*** Opening INPUT FOR THIS TASK ***

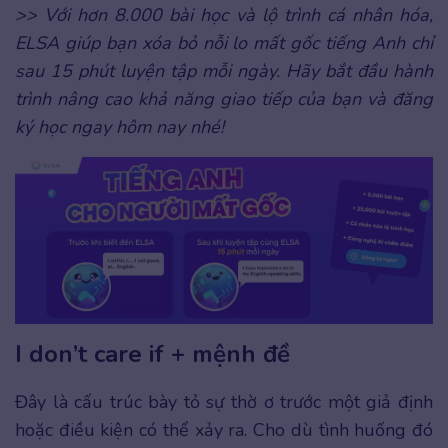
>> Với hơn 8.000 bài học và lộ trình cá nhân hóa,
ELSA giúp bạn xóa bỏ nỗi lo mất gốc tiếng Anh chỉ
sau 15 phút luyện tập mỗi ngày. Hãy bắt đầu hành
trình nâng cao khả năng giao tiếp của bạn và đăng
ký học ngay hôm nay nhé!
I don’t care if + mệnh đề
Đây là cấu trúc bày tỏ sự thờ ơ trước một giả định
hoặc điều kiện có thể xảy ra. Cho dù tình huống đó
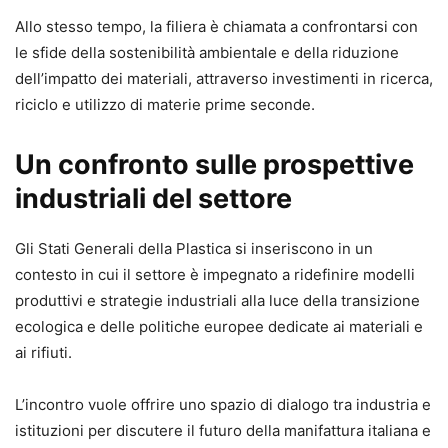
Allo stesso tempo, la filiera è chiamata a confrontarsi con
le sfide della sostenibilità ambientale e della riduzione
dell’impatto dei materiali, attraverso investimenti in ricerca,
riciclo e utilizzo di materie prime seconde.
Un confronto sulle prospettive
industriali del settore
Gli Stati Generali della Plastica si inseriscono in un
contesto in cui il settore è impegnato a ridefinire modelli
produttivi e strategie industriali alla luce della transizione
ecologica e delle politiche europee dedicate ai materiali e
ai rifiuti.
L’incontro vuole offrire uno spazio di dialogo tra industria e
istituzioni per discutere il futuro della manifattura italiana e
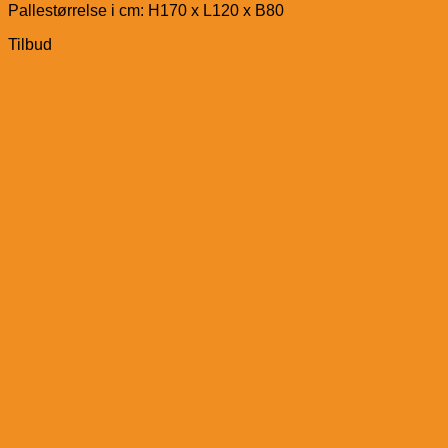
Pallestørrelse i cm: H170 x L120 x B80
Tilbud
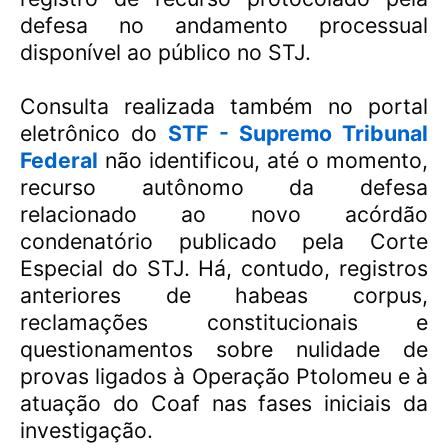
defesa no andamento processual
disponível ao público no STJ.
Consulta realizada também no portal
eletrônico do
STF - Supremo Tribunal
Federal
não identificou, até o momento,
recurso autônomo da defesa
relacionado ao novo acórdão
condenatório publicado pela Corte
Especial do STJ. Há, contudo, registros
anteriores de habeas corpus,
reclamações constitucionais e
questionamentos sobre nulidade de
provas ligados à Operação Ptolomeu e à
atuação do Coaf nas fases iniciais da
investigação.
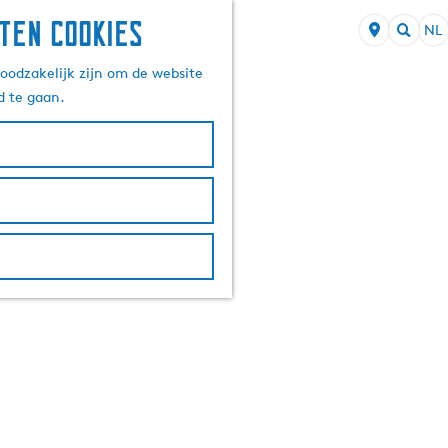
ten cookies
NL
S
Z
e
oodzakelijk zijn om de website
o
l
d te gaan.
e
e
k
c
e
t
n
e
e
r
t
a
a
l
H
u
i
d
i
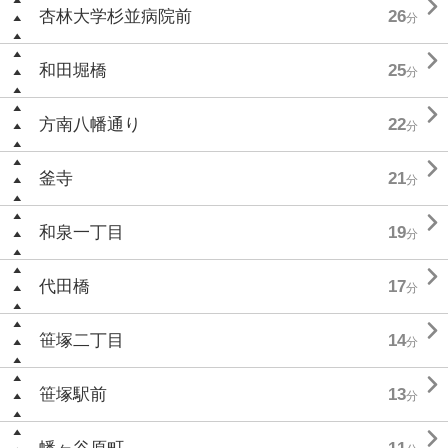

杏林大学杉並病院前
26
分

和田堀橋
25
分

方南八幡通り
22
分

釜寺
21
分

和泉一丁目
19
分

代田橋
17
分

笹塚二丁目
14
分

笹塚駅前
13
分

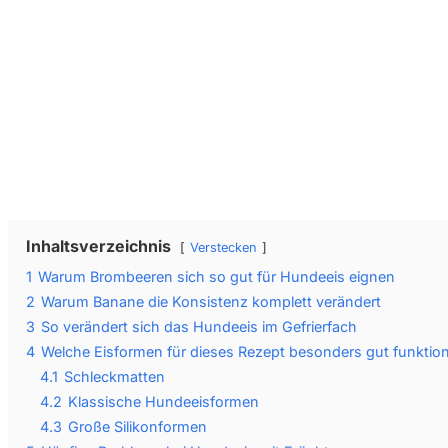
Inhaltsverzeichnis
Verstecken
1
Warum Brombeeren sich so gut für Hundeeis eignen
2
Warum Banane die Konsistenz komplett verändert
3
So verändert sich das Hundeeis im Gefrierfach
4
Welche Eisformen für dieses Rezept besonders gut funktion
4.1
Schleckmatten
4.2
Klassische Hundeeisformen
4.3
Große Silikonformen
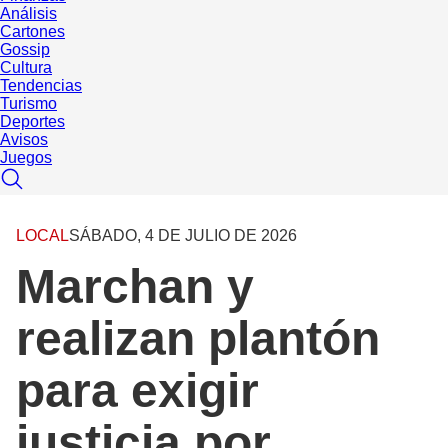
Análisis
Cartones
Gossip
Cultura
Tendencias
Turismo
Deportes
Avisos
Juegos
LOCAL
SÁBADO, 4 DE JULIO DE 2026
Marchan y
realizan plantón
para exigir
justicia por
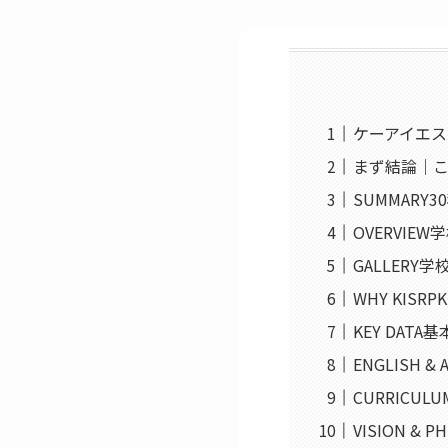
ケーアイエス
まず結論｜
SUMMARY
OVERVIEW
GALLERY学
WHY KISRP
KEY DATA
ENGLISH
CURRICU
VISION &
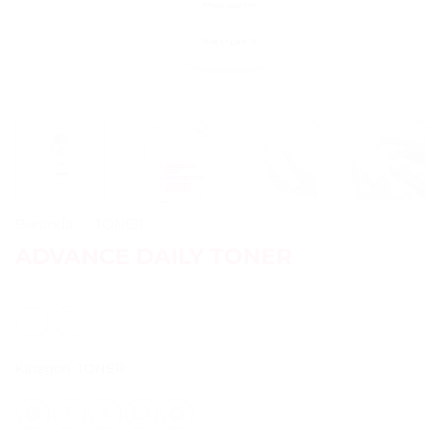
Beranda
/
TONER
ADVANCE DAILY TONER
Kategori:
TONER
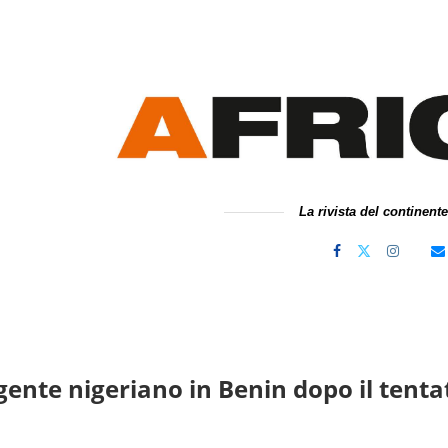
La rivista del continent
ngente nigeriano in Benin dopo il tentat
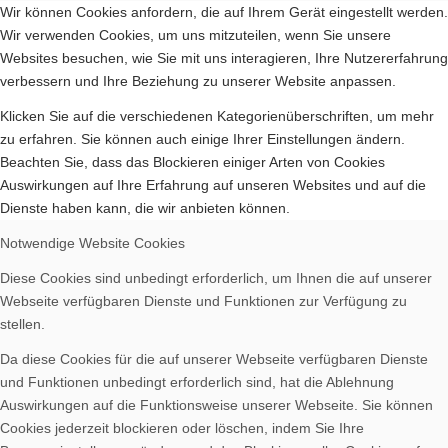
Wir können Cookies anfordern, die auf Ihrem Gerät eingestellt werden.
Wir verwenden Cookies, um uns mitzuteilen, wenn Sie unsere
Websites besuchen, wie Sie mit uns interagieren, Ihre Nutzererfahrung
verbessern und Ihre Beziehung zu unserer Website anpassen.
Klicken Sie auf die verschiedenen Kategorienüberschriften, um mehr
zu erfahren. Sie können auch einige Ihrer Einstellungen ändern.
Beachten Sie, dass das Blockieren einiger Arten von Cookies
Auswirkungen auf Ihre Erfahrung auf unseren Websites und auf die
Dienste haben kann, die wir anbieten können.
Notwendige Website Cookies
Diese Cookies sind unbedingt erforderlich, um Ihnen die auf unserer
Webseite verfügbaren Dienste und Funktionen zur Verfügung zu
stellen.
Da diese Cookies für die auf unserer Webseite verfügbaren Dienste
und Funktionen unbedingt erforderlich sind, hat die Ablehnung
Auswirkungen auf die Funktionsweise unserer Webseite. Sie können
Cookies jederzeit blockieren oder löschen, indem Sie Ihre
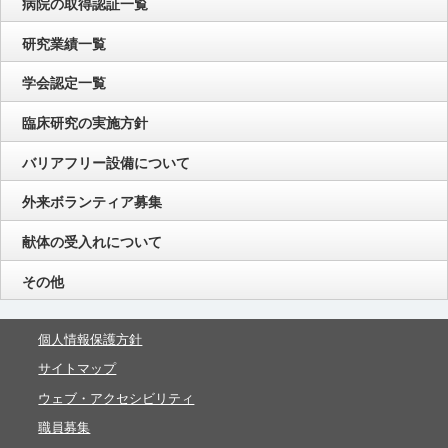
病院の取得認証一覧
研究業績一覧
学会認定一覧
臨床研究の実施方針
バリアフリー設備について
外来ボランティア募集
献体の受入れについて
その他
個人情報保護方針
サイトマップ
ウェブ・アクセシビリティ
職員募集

*** Closing INPUT FOR THIS TASK ***
*** Opening INPUT FOR THIS TASK ***

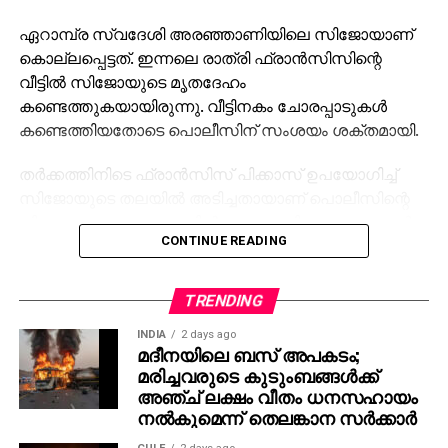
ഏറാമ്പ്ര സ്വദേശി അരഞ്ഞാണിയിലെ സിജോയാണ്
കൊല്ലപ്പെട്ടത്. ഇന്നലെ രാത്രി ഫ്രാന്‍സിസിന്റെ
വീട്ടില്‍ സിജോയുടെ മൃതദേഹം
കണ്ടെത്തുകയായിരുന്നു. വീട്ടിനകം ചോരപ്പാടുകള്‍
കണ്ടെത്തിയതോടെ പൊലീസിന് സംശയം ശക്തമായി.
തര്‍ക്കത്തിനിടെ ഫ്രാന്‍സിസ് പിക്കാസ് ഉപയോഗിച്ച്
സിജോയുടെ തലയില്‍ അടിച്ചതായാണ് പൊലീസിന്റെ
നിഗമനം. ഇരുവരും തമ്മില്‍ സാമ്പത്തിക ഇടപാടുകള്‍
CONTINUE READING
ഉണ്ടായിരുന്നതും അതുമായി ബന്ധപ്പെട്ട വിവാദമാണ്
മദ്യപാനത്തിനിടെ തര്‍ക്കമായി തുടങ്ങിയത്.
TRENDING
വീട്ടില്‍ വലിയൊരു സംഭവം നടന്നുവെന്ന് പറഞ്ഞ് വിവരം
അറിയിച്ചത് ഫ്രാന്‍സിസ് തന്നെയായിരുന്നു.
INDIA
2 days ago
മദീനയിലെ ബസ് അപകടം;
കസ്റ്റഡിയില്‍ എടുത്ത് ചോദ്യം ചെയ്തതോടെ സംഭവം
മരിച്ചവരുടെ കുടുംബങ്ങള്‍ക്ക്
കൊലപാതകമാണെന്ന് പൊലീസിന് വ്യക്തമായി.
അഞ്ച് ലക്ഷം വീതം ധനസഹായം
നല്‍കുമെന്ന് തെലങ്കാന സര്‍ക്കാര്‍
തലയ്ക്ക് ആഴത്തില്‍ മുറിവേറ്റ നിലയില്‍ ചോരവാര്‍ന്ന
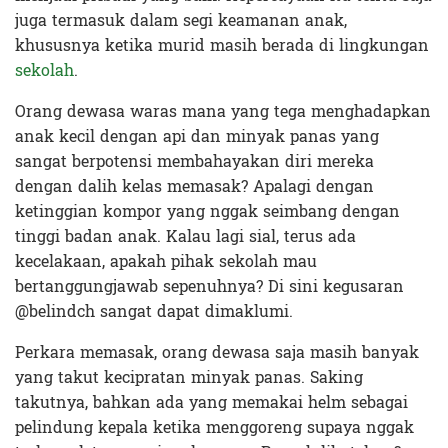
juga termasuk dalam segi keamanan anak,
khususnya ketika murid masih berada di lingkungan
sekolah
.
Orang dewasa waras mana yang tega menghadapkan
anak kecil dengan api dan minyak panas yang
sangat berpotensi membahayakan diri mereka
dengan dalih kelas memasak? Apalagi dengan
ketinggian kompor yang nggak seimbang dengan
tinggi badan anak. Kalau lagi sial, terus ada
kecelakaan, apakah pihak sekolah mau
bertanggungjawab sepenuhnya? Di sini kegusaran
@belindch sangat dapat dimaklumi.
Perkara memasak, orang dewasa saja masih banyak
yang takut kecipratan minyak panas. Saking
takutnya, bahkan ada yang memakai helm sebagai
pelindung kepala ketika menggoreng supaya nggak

*** Closing INPUT FOR THIS TASK ***
*** Opening INPUT FOR THIS TASK ***

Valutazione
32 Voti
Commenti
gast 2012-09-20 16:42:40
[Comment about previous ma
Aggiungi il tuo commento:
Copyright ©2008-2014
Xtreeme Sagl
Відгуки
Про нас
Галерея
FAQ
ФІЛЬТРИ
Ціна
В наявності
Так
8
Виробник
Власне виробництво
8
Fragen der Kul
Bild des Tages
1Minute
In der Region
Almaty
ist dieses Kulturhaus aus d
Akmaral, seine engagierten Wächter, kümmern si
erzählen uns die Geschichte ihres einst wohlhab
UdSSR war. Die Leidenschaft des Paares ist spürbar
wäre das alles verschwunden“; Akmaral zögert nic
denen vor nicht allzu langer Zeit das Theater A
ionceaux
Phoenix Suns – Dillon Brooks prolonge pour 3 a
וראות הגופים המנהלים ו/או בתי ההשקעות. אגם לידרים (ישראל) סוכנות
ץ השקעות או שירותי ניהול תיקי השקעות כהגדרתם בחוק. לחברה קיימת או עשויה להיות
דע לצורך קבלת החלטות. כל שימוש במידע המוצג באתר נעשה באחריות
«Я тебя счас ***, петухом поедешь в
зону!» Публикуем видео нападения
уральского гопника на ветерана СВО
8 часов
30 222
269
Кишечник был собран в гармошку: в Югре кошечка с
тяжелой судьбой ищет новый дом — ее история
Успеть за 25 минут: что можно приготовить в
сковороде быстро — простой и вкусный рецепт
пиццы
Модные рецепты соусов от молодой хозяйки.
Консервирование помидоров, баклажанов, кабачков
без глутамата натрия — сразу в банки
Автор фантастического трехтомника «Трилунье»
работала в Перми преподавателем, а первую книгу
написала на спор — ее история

*** Closing INPUT FOR THIS TASK ***

ACTIVITY:
In the records above, the line with "сковороде быстро — простой и вкусный рецепт" marks the start and the line with "Автор фантастического трехтомника" marks the end; copy that stretch exactly, both lines included, and nothing else.

RESPONSE BOX:
сковороде быстро — простой и вкусный рецепт
пиццы
Модные рецепты соусов от молодой хозяйки.
Консервирование помидоров, баклажанов, кабачков
без глутамата натрия — сразу в банки
Автор фантастического трехтомника «Трилунье»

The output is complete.